Psoralea Benefits and Information
Short for polyploid grass, PSB or polysorbic acid, is an inexpensive composite grass that produces a lush clump of low-maintenance grass. With large clusters of rich purple cabbage blooms that re-grow for several harvests, these large, bushy plants are also very impressive. They are an excellent choice for landscaping in hot, sunny areas like southern California and Arizona, where they can tolerate moderate drought and heat. There's also evidence that Psalterias charantia, with a variety of cultivars, is able to grow well in clay soils. And because they are tolerant of high temperatures, they do well on golf courses.
Cabbage, with a long history as a source of cabbage soup, has been cultivated for its edible greens for as long as anyone can remember. The first cultivated cabbages were probably the French, who used the seeds to make a leek-style sauce for pork and beef. In China, seeds were roasted and crushed, and the resulting "Corked Cork" was used to flavor rice and other dishes. A few centuries later, in the early 1500s, a Portuguese ship captain introduced cabbage to Europe, probably bringing some cabbages from China.
There are several different cultivars of Psoralea, all of which vary in size, color, and coarse grasses. Oriental (or Psoralea orientale) Psoralea seeds are small and round, nearly oval, with lobular shaped seeds. Other common varieties are Longiflorum axis, Italian/Swedish Gold, and African Giant. Oriental and Italian/Swedish Gold seeds tend to be more reddish than golden, with darker green leaves. Giant has large dark green leaves and has a medium-length gray-green beard.
All varieties are hairy, and their stems are needle-like. They can be found in grassy open spaces, along trails and other terrain, in rocks and under rocks, and in fields. Some varieties produce very distinct tubers that range in size from the size of an eraser to the size of a matchstick. These tubers usually contain two types of seeds: the large sward-seeded cambium, and the small, fleshy rhizome-like seeds called innate.
Psoralea seeds are eaten, either alone or with other herbs, as tea (which is called Psoralea tea in Japan, and Psoralea zing in China), with great results. A single-celled algae living on the ocean floor produces the prized blue-green algae used in Chinese medicine.
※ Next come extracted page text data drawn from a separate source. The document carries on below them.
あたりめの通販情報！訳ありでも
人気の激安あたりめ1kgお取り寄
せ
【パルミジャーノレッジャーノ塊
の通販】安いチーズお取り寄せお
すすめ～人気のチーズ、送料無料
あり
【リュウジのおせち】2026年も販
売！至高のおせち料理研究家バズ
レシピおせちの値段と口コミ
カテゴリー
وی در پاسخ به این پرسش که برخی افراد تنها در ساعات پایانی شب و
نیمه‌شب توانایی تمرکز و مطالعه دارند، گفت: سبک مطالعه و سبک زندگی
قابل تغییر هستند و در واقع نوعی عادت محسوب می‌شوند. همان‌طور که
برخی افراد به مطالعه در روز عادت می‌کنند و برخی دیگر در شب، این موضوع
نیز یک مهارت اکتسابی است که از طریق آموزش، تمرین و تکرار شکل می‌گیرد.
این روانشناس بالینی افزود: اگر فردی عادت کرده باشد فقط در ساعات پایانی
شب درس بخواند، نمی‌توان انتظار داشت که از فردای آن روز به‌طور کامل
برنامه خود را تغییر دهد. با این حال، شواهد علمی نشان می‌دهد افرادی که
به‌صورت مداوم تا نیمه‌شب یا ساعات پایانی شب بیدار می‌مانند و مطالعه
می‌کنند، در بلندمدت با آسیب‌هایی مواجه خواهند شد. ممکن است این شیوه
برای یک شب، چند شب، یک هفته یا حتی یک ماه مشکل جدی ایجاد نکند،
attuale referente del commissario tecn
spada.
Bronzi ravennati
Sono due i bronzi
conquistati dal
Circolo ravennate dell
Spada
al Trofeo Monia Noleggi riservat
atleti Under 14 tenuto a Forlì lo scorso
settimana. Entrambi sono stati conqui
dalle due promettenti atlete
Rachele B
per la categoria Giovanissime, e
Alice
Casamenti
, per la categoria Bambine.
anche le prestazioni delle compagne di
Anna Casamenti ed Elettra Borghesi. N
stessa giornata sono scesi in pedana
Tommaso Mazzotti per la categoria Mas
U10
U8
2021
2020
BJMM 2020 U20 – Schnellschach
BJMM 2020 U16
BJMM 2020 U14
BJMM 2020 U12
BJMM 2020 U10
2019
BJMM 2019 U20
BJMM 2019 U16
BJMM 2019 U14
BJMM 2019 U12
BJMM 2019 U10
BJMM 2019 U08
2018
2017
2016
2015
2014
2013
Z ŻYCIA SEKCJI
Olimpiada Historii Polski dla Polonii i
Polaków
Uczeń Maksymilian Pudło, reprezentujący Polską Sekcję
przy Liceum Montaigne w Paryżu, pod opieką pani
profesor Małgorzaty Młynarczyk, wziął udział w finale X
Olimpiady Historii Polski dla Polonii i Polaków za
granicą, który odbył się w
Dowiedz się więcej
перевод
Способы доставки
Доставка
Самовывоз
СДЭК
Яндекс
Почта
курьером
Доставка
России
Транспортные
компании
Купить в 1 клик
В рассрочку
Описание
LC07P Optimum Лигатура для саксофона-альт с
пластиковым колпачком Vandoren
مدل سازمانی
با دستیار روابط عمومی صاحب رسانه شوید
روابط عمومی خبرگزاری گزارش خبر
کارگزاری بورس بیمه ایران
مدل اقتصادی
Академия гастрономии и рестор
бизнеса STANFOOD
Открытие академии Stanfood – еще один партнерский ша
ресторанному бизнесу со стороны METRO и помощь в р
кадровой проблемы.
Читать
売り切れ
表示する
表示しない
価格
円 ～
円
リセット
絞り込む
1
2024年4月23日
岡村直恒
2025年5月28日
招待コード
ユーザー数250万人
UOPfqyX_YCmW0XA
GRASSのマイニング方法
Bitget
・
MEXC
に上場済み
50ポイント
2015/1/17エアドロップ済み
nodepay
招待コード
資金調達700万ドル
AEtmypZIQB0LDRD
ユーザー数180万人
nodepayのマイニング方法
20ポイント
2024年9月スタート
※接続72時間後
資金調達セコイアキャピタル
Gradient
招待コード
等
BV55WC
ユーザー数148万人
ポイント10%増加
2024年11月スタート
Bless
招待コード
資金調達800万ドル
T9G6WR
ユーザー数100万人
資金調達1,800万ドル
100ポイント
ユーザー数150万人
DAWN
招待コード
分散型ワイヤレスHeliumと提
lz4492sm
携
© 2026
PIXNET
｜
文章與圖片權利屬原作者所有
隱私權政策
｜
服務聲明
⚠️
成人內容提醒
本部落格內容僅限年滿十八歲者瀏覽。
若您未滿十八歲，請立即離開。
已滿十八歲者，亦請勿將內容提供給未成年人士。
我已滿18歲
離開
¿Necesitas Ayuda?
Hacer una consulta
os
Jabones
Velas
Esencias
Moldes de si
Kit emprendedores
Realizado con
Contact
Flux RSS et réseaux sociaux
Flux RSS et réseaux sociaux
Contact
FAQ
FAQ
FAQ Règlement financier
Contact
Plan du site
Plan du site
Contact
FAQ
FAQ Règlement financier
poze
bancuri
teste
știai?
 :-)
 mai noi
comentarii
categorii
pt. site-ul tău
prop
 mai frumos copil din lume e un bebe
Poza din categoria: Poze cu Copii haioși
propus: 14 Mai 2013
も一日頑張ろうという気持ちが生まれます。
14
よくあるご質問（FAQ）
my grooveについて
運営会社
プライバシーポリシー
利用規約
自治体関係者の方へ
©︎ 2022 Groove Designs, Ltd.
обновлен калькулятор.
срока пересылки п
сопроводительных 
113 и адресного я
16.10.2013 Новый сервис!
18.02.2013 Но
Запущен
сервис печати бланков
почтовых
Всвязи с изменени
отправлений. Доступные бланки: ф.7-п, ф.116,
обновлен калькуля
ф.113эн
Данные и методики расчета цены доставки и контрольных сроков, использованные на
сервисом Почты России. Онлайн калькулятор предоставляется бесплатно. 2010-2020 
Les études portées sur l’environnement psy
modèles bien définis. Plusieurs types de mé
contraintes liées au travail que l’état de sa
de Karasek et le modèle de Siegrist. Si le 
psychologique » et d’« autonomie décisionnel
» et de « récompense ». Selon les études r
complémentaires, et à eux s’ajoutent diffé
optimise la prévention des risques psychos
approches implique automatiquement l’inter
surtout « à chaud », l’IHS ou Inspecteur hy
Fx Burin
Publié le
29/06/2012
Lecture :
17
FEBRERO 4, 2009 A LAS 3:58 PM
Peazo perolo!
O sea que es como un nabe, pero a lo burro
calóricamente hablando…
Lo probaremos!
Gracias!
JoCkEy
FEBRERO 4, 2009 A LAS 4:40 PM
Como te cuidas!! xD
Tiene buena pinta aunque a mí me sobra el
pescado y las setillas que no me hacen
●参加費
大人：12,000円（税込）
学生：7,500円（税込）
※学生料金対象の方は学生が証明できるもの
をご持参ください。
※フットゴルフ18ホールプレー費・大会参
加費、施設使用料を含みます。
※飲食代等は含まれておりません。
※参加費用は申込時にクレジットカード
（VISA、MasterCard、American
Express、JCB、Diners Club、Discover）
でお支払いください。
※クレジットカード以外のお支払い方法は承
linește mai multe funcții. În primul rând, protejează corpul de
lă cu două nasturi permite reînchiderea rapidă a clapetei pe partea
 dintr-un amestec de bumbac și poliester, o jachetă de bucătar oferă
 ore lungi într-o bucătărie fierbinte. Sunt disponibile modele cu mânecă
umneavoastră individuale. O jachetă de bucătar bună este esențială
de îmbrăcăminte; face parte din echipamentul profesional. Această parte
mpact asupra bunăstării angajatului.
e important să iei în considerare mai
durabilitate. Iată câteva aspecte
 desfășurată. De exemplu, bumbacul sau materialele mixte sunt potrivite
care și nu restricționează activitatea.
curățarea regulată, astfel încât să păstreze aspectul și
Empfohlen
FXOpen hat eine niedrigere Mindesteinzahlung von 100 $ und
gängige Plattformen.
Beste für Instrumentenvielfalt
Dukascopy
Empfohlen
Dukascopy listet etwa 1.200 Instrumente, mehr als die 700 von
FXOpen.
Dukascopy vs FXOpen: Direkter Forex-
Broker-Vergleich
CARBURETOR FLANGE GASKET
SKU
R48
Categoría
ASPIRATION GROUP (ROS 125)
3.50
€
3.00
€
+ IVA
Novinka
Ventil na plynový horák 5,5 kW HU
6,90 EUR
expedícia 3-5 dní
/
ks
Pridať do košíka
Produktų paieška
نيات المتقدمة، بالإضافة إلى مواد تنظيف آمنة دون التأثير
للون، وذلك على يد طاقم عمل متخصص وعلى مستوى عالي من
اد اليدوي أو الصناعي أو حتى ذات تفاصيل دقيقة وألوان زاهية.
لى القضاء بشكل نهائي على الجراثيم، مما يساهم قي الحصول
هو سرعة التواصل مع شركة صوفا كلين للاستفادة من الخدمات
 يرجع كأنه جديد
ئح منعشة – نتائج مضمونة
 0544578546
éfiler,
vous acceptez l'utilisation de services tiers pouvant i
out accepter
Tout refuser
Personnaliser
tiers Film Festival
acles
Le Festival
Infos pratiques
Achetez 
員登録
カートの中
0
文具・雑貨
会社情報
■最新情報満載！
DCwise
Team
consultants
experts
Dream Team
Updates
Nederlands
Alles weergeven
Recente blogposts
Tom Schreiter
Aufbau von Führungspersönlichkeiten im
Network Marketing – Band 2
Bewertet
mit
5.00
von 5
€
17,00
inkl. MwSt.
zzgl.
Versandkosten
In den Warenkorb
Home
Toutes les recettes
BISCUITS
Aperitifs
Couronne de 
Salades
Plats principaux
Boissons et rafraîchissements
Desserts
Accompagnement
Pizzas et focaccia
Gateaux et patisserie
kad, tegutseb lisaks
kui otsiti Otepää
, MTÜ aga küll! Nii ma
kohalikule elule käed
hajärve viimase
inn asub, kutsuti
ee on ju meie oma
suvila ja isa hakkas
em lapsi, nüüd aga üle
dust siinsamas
In Japan, it is called "Kuro-Sensei." A similar alga, the genus Cynocos nodula, is the source of another famous Psoralea remedy, a tea called Uji-gerya.
The leaves can be used as gargles, and they are popular in Eastern medicine. They are also used to make liniments and poultices. When ground into a fine powder, they are often used as a digestive tonic. An entire bulbous plant, the cambium, is used in warts and other skin problems.
The tubers have a gelatinous covering with the seeds enclosed. When mixed with water, they swell and dry out to form a gelatinous mass that resembles rice. When exposed to heat, the seeds expand to become tiny rice grains. The seeds can be cracked open by hand. They are good for treating diarrhea and mouth ulcers.
Psoralea can be successfully used in any form to cure many ailments. It is a natural, alternative approach to disease. Many alternative practitioners use the plant in their herbal treatments. For thousands of years, the peoples of Thailand, India and Malaysia used it as a medicine. It has now been studied in modern times.
Psoralea contains many essential fatty acids, vitamin C and B complex vitamins. It is a powerful antioxidant, able to destroy cancer cells. It also has the effect of reducing inflammation. Like all plants, psoralea contains naturally occurring toxins. These are generally removed by cooking the seeds or leaves, like other oils, or through exposure to heat.
Psoralea is considered to be an organic, living, tree-like substance. It has been used by the Asians for thousands of years as a food supplement and for its soothing effects on the nervous system. It has also been used to treat cancerous tumors, as well as inflammatory bowel disease and inflammatory arthritis. It has also been used in Japan for thousands of years. It has recently become popular in the West.
Psoralea is now available in the United States as a supplement sold as either fresh leaves or dry seeds. Fresh leaves are often used as a dietary supplement to help treat inflammatory diseases and to promote general health. Dry leaves are taken regularly by people who prefer to take it in supplement form. The seeds are considered to be very beneficial for the heart and general health.